Everyone wants to hand me more and more responsibility and control. Jesus I want them to just be kids for a bit. Go run in the woods and come back for dinner, I don't want to manage playdates. Also fucking teach them school, it shouldn't be on me to spend an hour a day per kid trying to make sense of the checkbox system.
Is a parent shitty if, for example, their kids see stuff on the device another kid brought to school and shows around? Or when they visit a friend and their older sibling shows the kids something?
You all sound like 20 year olds with little life experience who believe you know how parenting works, when in actuality you have 0 idea about it.

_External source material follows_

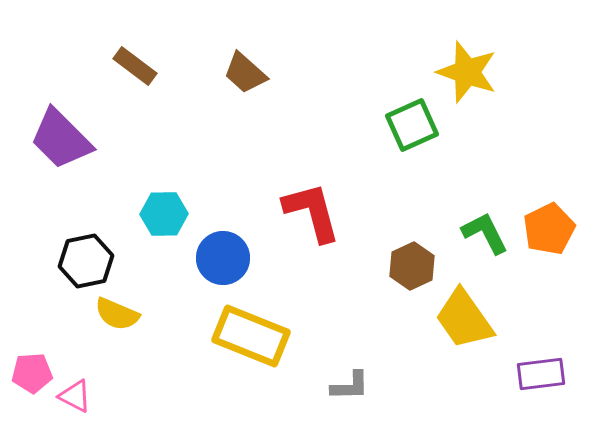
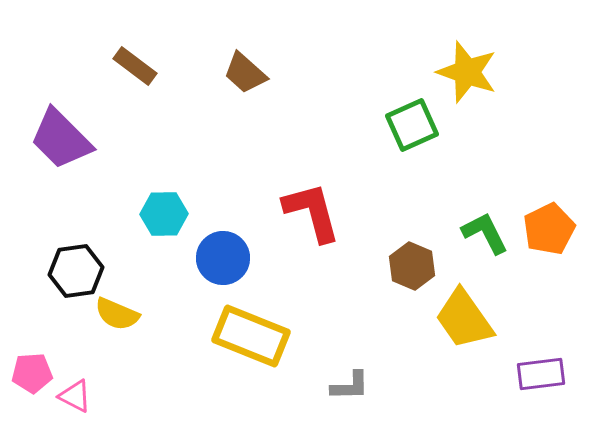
black hexagon: moved 10 px left, 10 px down; rotated 4 degrees clockwise
brown hexagon: rotated 12 degrees counterclockwise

Also— there is no reality in which a parent can completely control everything a child sees / interacts with. Nor should they, that's not a healthy growing environment. Neither is one where the government does the same. And I don't think they would by doing this—it would be just as successful as a parent trying. Because laws prohibiting stuff doesn't make them disappear, people would still talk about stuff, and your child would still be mildly exposed in some way.
My point was that if a parent wants to try to limit what their child sees, that's their prerogative. I do not, however, think it's the government's.
Firstly, the EU is not about small government, so half of the joke is lost already. Secondly, rampant misinformation vs. factual information about abortion...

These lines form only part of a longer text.